*** Opening MATERIAL FOR THIS TASK ***

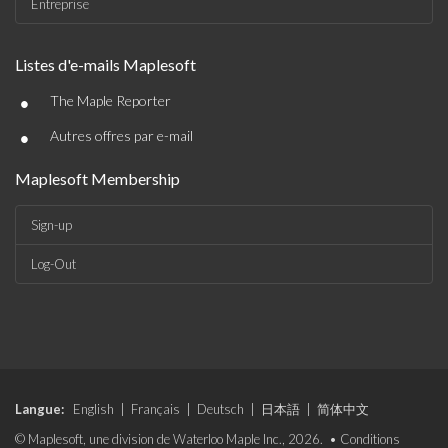
Entreprise
Listes d'e-mails Maplesoft
•
The Maple Reporter
•
Autres offres par e-mail
Maplesoft Membership
Sign-up
Log-Out
Langue:
English
|
Français
|
Deutsch
|
日本語
|
简体中文
© Maplesoft, une division de Waterloo Maple Inc., 2026. •
Conditions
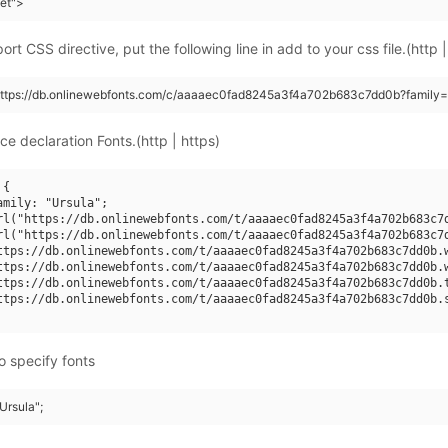
eet">
rt CSS directive, put the following line in add to your css file.(http |
https://db.onlinewebfonts.com/c/aaaaec0fad8245a3f4a702b683c7dd0b?family=
ce declaration Fonts.(http | https)
{

amily: "Ursula";

rl("https://db.onlinewebfonts.com/t/aaaaec0fad8245a3f4a702b683c7d
rl("https://db.onlinewebfonts.com/t/aaaaec0fad8245a3f4a702b683c7d
ttps://db.onlinewebfonts.com/t/aaaaec0fad8245a3f4a702b683c7dd0b.w
ttps://db.onlinewebfonts.com/t/aaaaec0fad8245a3f4a702b683c7dd0b.w
ttps://db.onlinewebfonts.com/t/aaaaec0fad8245a3f4a702b683c7dd0b.t
ttps://db.onlinewebfonts.com/t/aaaaec0fad8245a3f4a702b683c7dd0b.s
o specify fonts
"Ursula";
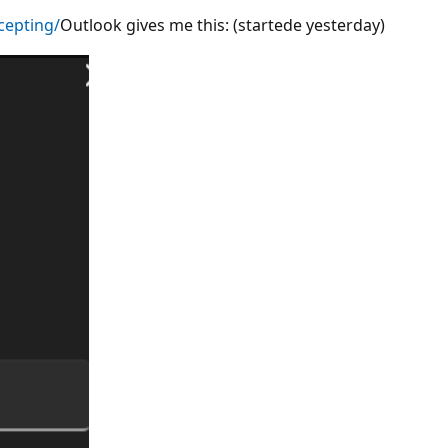
cepting/
Outlook gives me this: (startede yesterday)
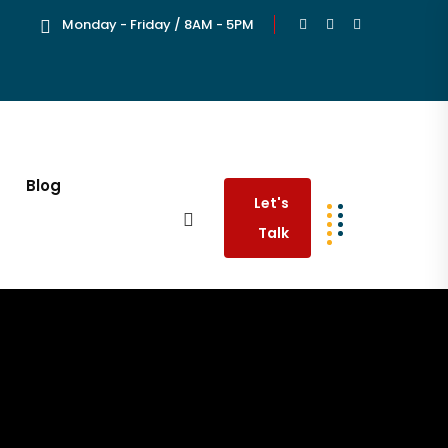
Monday - Friday / 8AM - 5PM
Blog
Let's
Talk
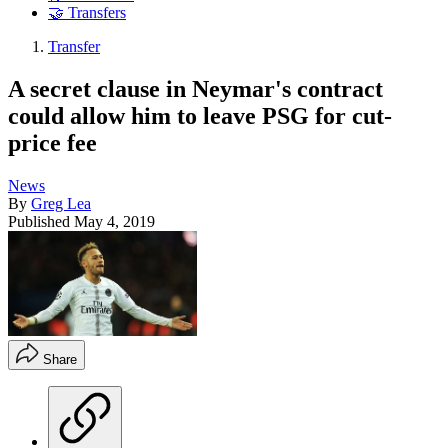
🤝 Transfers
Transfer
A secret clause in Neymar's contract
could allow him to leave PSG for cut-
price fee
News
By
Greg Lea
Published
May 4, 2019
Share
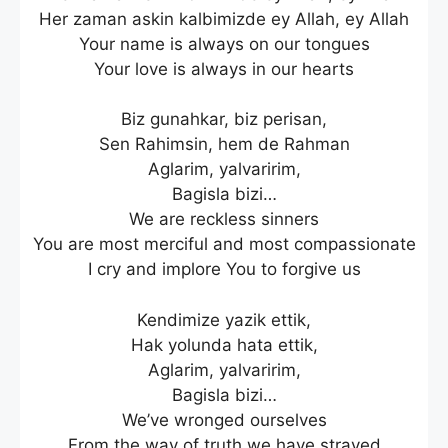
Her zaman askin kalbimizde ey Allah, ey Allah
Your name is always on our tongues
Your love is always in our hearts
Biz gunahkar, biz perisan,
Sen Rahimsin, hem de Rahman
Aglarim, yalvaririm,
Bagisla bizi…
We are reckless sinners
You are most merciful and most compassionate
I cry and implore You to forgive us
Kendimize yazik ettik,
Hak yolunda hata ettik,
Aglarim, yalvaririm,
Bagisla bizi…
We’ve wronged ourselves
From the way of truth we have strayed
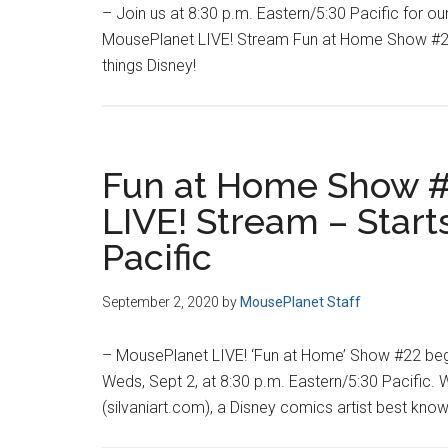
– Join us at 8:30 p.m. Eastern/5:30 Pacific for ou
MousePlanet LIVE! Stream Fun at Home Show #23
things Disney!
Fun at Home Show #
LIVE! Stream – Start
Pacific
September 2, 2020
by
MousePlanet Staff
– MousePlanet LIVE! ‘Fun at Home’ Show #22 begi
Weds, Sept 2, at 8:30 p.m. Eastern/5:30 Pacific. W
(silvaniart.com), a Disney comics artist best kno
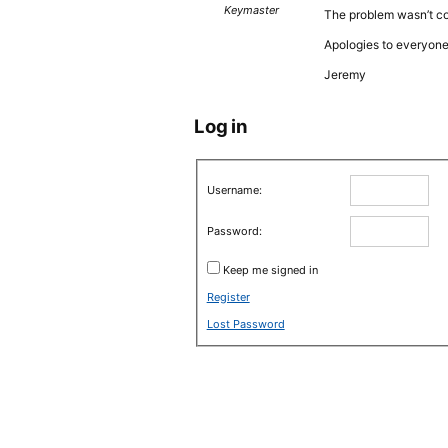
Keymaster
The problem wasn’t co
Apologies to everyone
Jeremy
Log in
Username:
Password:
Keep me signed in
Register
Lost Password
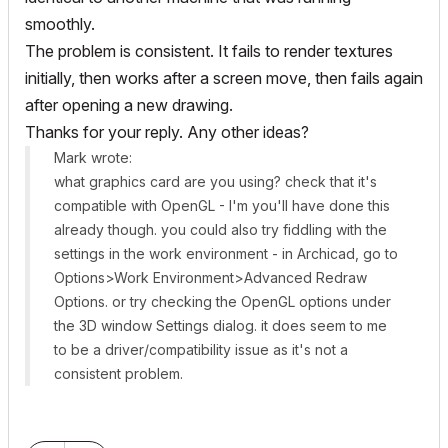
smoothly.
The problem
is
consistent. It fails to render textures
initially, then works after a screen move, then fails again
after opening a new drawing.
Thanks for your reply. Any other ideas?
Mark wrote:
what graphics card are you using? check that it's
compatible with OpenGL - I'm you'll have done this
already though. you could also try fiddling with the
settings in the work environment - in Archicad, go to
Options>Work Environment>Advanced Redraw
Options. or try checking the OpenGL options under
the 3D window Settings dialog. it does seem to me
to be a driver/compatibility issue as it's not a
consistent problem.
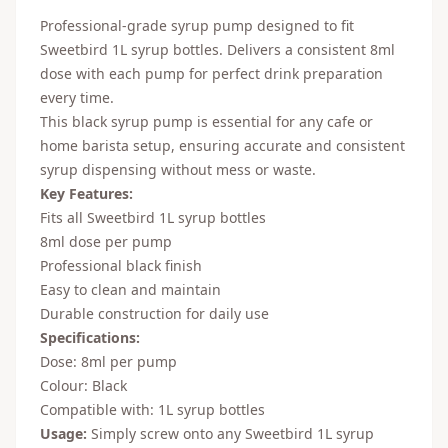
Professional-grade syrup pump designed to fit
Sweetbird 1L syrup bottles. Delivers a consistent 8ml
dose with each pump for perfect drink preparation
every time.
This black syrup pump is essential for any cafe or
home barista setup, ensuring accurate and consistent
syrup dispensing without mess or waste.
Key Features:
Fits all Sweetbird 1L syrup bottles
8ml dose per pump
Professional black finish
Easy to clean and maintain
Durable construction for daily use
Specifications:
Dose: 8ml per pump
Colour: Black
Compatible with: 1L syrup bottles
Usage:
Simply screw onto any Sweetbird 1L syrup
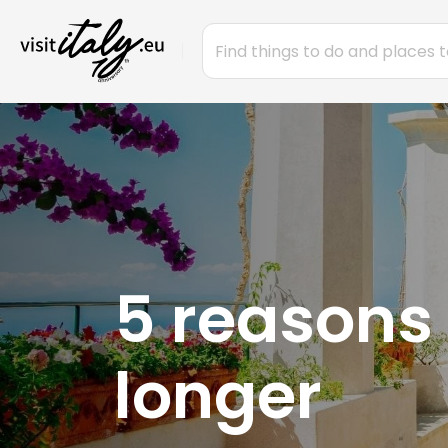
5 reasons 
longer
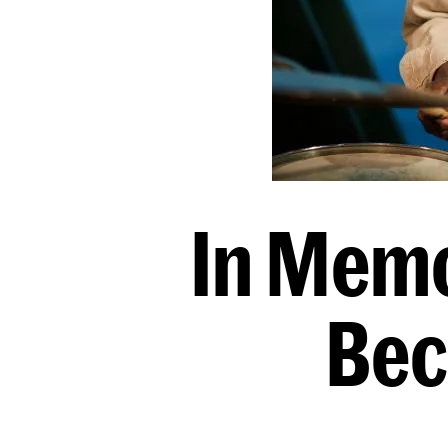
In Memo
Bec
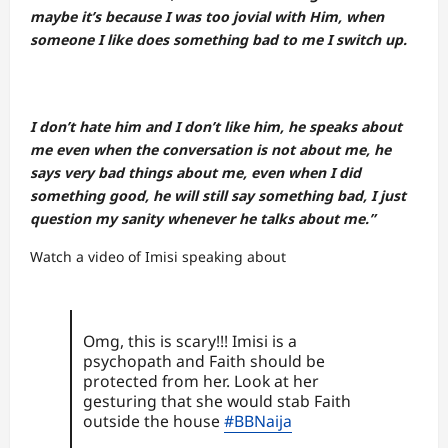
maybe it’s because I was too jovial with Him, when
someone I like does something bad to me I switch up.
I don’t hate him and I don’t like him, he speaks about
me even when the conversation is not about me, he
says very bad things about me, even when I did
something good, he will still say something bad, I just
question my sanity whenever he talks about me.”
Watch a video of Imisi speaking about
Omg, this is scary!!! Imisi is a
psychopath and Faith should be
protected from her. Look at her
gesturing that she would stab Faith
outside the house
#BBNaija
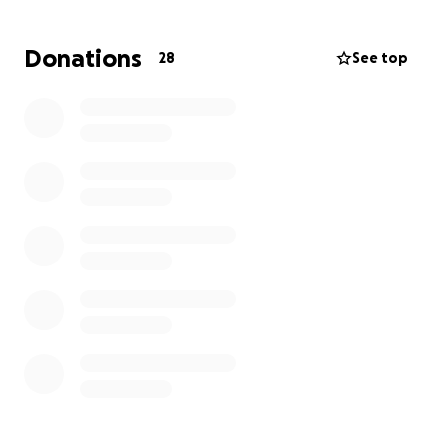
can, please share so we can reach more kind hearts.
Thank you so much for your support and generosity.
Donations
28
See top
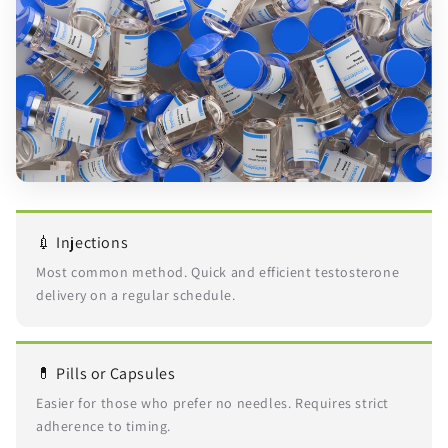
💉 Injections
Most common method. Quick and efficient testosterone
delivery on a regular schedule.
💊 Pills or Capsules
Easier for those who prefer no needles. Requires strict
adherence to timing.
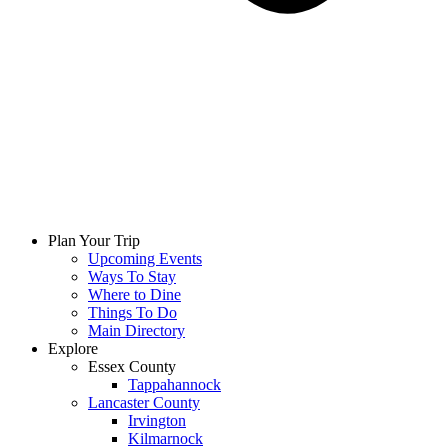
Plan Your Trip
Upcoming Events
Ways To Stay
Where to Dine
Things To Do
Main Directory
Explore
Essex County
Tappahannock
Lancaster County
Irvington
Kilmarnock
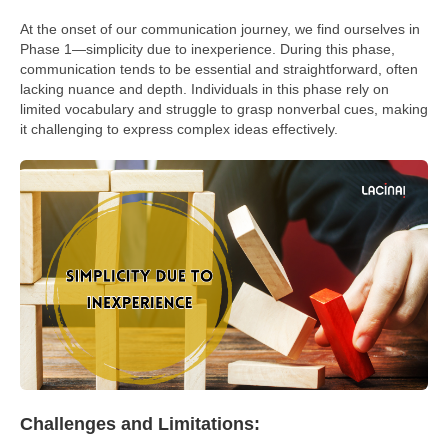
At the onset of our communication journey, we find ourselves in
Phase 1—simplicity due to inexperience. During this phase,
communication tends to be essential and straightforward, often
lacking nuance and depth. Individuals in this phase rely on
limited vocabulary and struggle to grasp nonverbal cues, making
it challenging to express complex ideas effectively.
Challenges and Limitations:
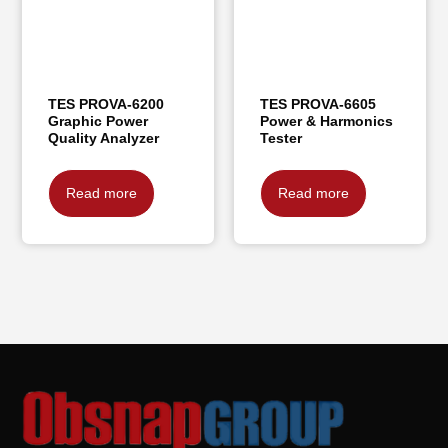
TES PROVA-6200
TES PROVA-6605
Graphic Power
Power & Harmonics
Quality Analyzer
Tester
Read more
Read more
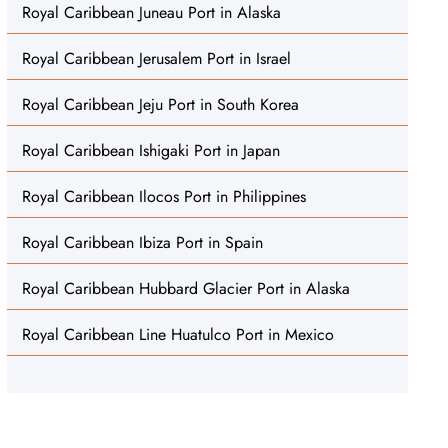
Royal Caribbean Juneau Port in Alaska
Royal Caribbean Jerusalem Port in Israel
Royal Caribbean Jeju Port in South Korea
Royal Caribbean Ishigaki Port in Japan
Royal Caribbean Ilocos Port in Philippines
Royal Caribbean Ibiza Port in Spain
Royal Caribbean Hubbard Glacier Port in Alaska
Royal Caribbean Line Huatulco Port in Mexico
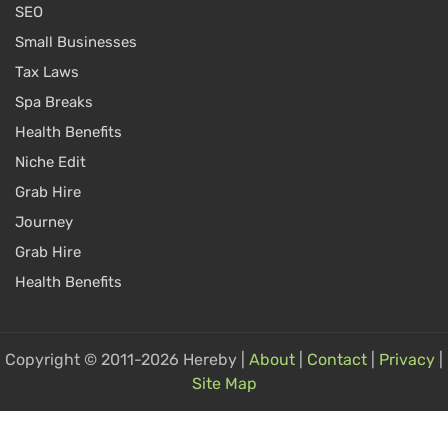
SEO
Small Businesses
Tax Laws
Spa Breaks
Health Benefits
Niche Edit
Grab Hire
Journey
Grab Hire
Health Benefits
Copyright © 2011-2026 Hereby |
About
|
Contact
|
Privacy
|
Site Map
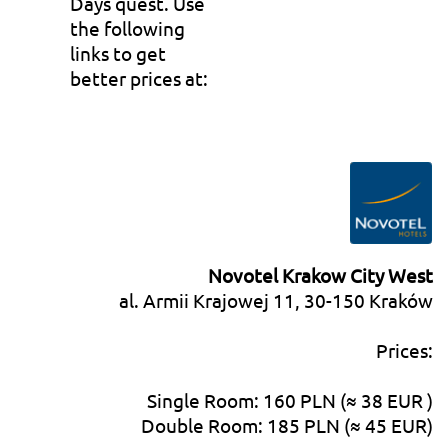
Days quest. Use
the following
links to get
better prices at:
Novotel Krakow City West
al. Armii Krajowej 11, 30-150 Kraków
Prices:
Single Room: 160 PLN (≈ 38 EUR )
Double Room: 185 PLN (≈ 45 EUR)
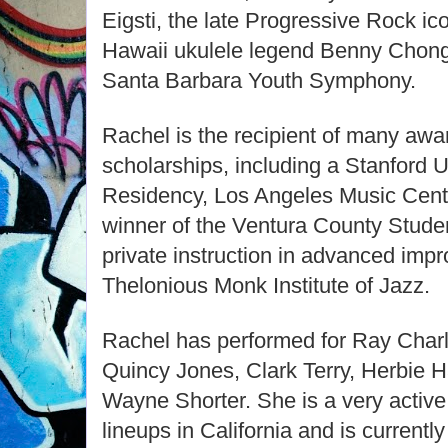
Eigsti, the late Progressive Rock i
Hawaii ukulele legend Benny Chong
Santa Barbara Youth Symphony.
Rachel is the recipient of many awar
scholarships, including a Stanford U
Residency, Los Angeles Music Cent
winner of the Ventura County Stude
private instruction in advanced impr
Thelonious Monk Institute of Jazz.
Rachel has performed for Ray Char
Quincy Jones, Clark Terry, Herbie H
Wayne Shorter. She is a very active 
lineups in California and is currentl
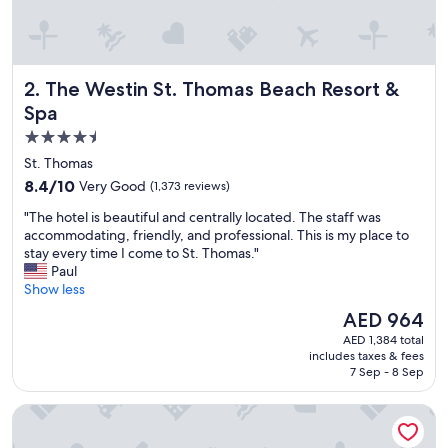
The Westin St. Thomas Beach Resort & Spa
2. The Westin St. Thomas Beach Resort &
Spa
4.5
star
St. Thomas
property
8.4
8.4/10
Very Good
(1,373 reviews)
out
"
"The hotel is beautiful and centrally located. The staff was
of
T
accommodating, friendly, and professional. This is my place to
10,
h
stay every time I come to St. Thomas."
Very
e
Paul
Good,
h
Show less
(1,373
o
reviews)
The
AED 964
t
price
AED 1,384 total
e
is
includes taxes & fees
l
AED 964
7 Sep - 8 Sep
i
s
Bluebeard's Castle Resort
b
e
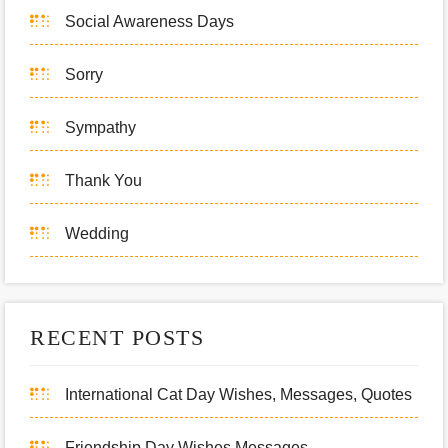
Social Awareness Days
Sorry
Sympathy
Thank You
Wedding
RECENT POSTS
International Cat Day Wishes, Messages, Quotes
Friendship Day Wishes Messages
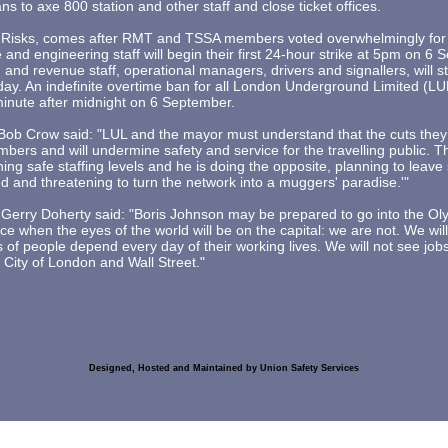
s to axe 800 station and other staff and close ticket offices.
Risks, comes after RMT and TSSA members voted overwhelmingly for a
and engineering staff will begin their first 24-hour strike at 5pm on 6
 and revenue staff, operational managers, drivers and signallers, will sta
day. An indefinite overtime ban for all London Underground Limited (L
 minute after midnight on 6 September.
ob Crow said: "LUL and the mayor must understand that the cuts they
bers and will undermine safety and service for the travelling public. 
ing safe staffing levels and he is doing the opposite, planning to leave
d and threatening to turn the network into a muggers' paradise.'"
Gerry Doherty said: "Boris Johnson may be prepared to go into the O
e when the eyes of the world will be on the capital: we are not. We will 
s of people depend every day of their working lives. We will not see job
e City of London and Wall Street."
Designed, Hosted and Maintained by Union Safety Services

*** Closing MATERIAL FOR THIS TASK ***

* TASK OBJECTIVE:
Reproduce the listing exactly. Do not include its images.

* TASK OUTPUT:
Entreprise
Listes d'e-mails Maplesoft
•
The Maple Reporter
•
Autres offres par e-mail
Maplesoft Membership
Sign-up
Log-Out
Langue:
English
|
Français
|
Deutsch
|
日本語
|
简体中文
© Maplesoft, une division de Waterloo Maple Inc., 2026. •
Conditions
eet">
rt CSS directive, put the following line in add to your css file.(http |
https://db.onlinewebfonts.com/c/aaaaec0fad8245a3f4a702b683c7dd0b?family=
ce declaration Fonts.(http | https)
{

amily: "Ursula";

rl("https://db.onlinewebfonts.com/t/aaaaec0fad8245a3f4a702b683c7d
rl("https://db.onlinewebfonts.com/t/aaaaec0fad8245a3f4a702b683c7d
ttps://db.onlinewebfonts.com/t/aaaaec0fad8245a3f4a702b683c7dd0b.w
ttps://db.onlinewebfonts.com/t/aaaaec0fad8245a3f4a702b683c7dd0b.w
ttps://db.onlinewebfonts.com/t/aaaaec0fad8245a3f4a702b683c7dd0b.t
ttps://db.onlinewebfonts.com/t/aaaaec0fad8245a3f4a702b683c7dd0b.s
o specify fonts
"Ursula";
cepting/
Outlook gives me this: (startede yesterday)
Monday - Friday / 8AM - 5PM
Blog
Let's
Talk
🤝 Transfers
Transfer
A secret clause in Neymar's contract
could allow him to leave PSG for cut-
price fee
News
By
Greg Lea
Published
May 4, 2019
Share
Her zaman askin kalbimizde ey Allah, ey Allah
Your name is always on our tongues
Your love is always in our hearts
Biz gunahkar, biz perisan,
Sen Rahimsin, hem de Rahman
Aglarim, yalvaririm,
Bagisla bizi…
We are reckless sinners
You are most merciful and most compassionate
I cry and implore You to forgive us
Kendimize yazik ettik,
Hak yolunda hata ettik,
Aglarim, yalvaririm,
Bagisla bizi…
We’ve wronged ourselves
From the way of truth we have strayed
– Join us at 8:30 p.m. Eastern/5:30 Pacific for ou
MousePlanet LIVE! Stream Fun at Home Show #23
things Disney!
Fun at Home Show #
LIVE! Stream – Start
Pacific
September 2, 2020
by
MousePlanet Staff
– MousePlanet LIVE! ‘Fun at Home’ Show #22 begi
Weds, Sept 2, at 8:30 p.m. Eastern/5:30 Pacific. W
(silvaniart.com), a Disney comics artist best kno
Keymaster
The problem wasn’t co
Apologies to everyone
Jeremy
Log in
Username:
Password:
Keep me signed in
Register
Lost Password
smoothly.
The problem
is
consistent. It fails to render textures
initially, then works after a screen move, then fails again
after opening a new drawing.
Thanks for your reply. Any other ideas?
Mark wrote:
what graphics card are you using? check that it's
compatible with OpenGL - I'm you'll have done this
already though. you could also try fiddling with the
settings in the work environment - in Archicad, go to
Options>Work Environment>Advanced Redraw
Options. or try checking the OpenGL options under
the 3D window Settings dialog. it does seem to me
to be a driver/compatibility issue as it's not a
consistent problem.
Professional-grade syrup pump designed to fit
Sweetbird 1L syrup bottles. Delivers a consistent 8ml
dose with each pump for perfect drink preparation
every time.
This black syrup pump is essential for any cafe or
home barista setup, ensuring accurate and consistent
syrup dispensing without mess or waste.
Key Features:
Fits all Sweetbird 1L syrup bottles
8ml dose per pump
Professional black finish
Easy to clean and maintain
Durable construction for daily use
Specifications:
Dose: 8ml per pump
Colour: Black
Compatible with: 1L syrup bottles
Usage:
Simply screw onto any Sweetbird 1L syrup
5 reasons 
longer
In Memo
Bec
maybe it’s because I was too jovial with Him, when
someone I like does something bad to me I switch up.
I don’t hate him and I don’t like him, he speaks about
me even when the conversation is not about me, he
says very bad things about me, even when I did
something good, he will still say something bad, I just
question my sanity whenever he talks about me.”
Watch a video of Imisi speaking about
Omg, this is scary!!! Imisi is a
psychopath and Faith should be
protected from her. Look at her
gesturing that she would stab Faith
outside the house
#BBNaija
can, please share so we can reach more kind hearts.
Thank you so much for your support and generosity.
Donations
28
See top
💉 Injections
Most common method. Quick and efficient testosterone
delivery on a regular schedule.
💊 Pills or Capsules
Easier for those who prefer no needles. Requires strict
adherence to timing.
Plan Your Trip
Upcoming Events
Ways To Stay
Where to Dine
Things To Do
Main Directory
Explore
Essex County
Tappahannock
Lancaster County
Irvington
Kilmarnock
At the onset of our communication journey, we find ourselves in
Phase 1—simplicity due to inexperience. During this phase,
communication tends to be essential and straightforward, often
lacking nuance and depth. Individuals in this phase rely on
limited vocabulary and struggle to grasp nonverbal cues, making
it challenging to express complex ideas effectively.
Challenges and Limitations:
TES PROVA-6200
TES PROVA-6605
Graphic Power
Power & Harmonics
Quality Analyzer
Tester
Read more
Read more
Royal Caribbean Juneau Port in Alaska
Royal Caribbean Jerusalem Port in Israel
Royal Caribbean Jeju Port in South Korea
Royal Caribbean Ishigaki Port in Japan
Royal Caribbean Ilocos Port in Philippines
Royal Caribbean Ibiza Port in Spain
Royal Caribbean Hubbard Glacier Port in Alaska
Royal Caribbean Line Huatulco Port in Mexico
SEO
Small Businesses
Tax Laws
Spa Breaks
Health Benefits
Niche Edit
Grab Hire
Journey
Grab Hire
Health Benefits
Copyright © 2011-2026 Hereby |
About
|
Contact
|
Privacy
|
Site Map
Days quest. Use
the following
links to get
better prices at:
Novotel Krakow City West
al. Armii Krajowej 11, 30-150 Kraków
Prices:
Single Room: 160 PLN (≈ 38 EUR )
Double Room: 185 PLN (≈ 45 EUR)
Eigsti, the late Progressive Rock i
Hawaii ukulele legend Benny Chong
Santa Barbara Youth Symphony.
Rachel is the recipient of many awar
scholarships, including a Stanford U
Residency, Los Angeles Music Cent
winner of the Ventura County Stude
private instruction in advanced impr
Thelonious Monk Institute of Jazz.
Rachel has performed for Ray Char
Quincy Jones, Clark Terry, Herbie H
Wayne Shorter. She is a very active 
lineups in California and is currentl
The Westin St. Thomas Beach Resort & Spa
2. The Westin St. Thomas Beach Resort &
Spa
4.5
star
St. Thomas
property
8.4
8.4/10
Very Good
(1,373 reviews)
out
"
"The hotel is beautiful and centrally located. The staff was
of
T
accommodating, friendly, and professional. This is my place to
10,
h
stay every time I come to St. Thomas."
Very
e
Paul
Good,
h
Show less
(1,373
o
reviews)
The
AED 964
t
price
AED 1,384 total
e
is
includes taxes & fees
l
AED 964
7 Sep - 8 Sep
i
s
Bluebeard's Castle Resort
b
e
Social Awareness Days
Sorry
Sympathy
Thank You
Wedding
RECENT POSTS
International Cat Day Wishes, Messages, Quotes
Friendship Day Wishes Messages
s to axe 800 station and other staff and close ticket offices.
Risks, comes after RMT and TSSA members voted overwhelmingly for a
and engineering staff will begin their first 24-hour strike at 5pm on 6
 and revenue staff, operational managers, drivers and signallers, will sta
day. An indefinite overtime ban for all London Underground Limited (L
 minute after midnight on 6 September.
ob Crow said: "LUL and the mayor must understand that the cuts they
bers and will undermine safety and service for the travelling public. 
ing safe staffing levels and he is doing the opposite, planning to leave
d and threatening to turn the network into a muggers' paradise.'"
Gerry Doherty said: "Boris Johnson may be prepared to go into the O
e when the eyes of the world will be on the capital: we are not. We will 
s of people depend every day of their working lives. We will not see job
e City of London and Wall Street."
Designed, Hosted and Maintained by Union Safety Services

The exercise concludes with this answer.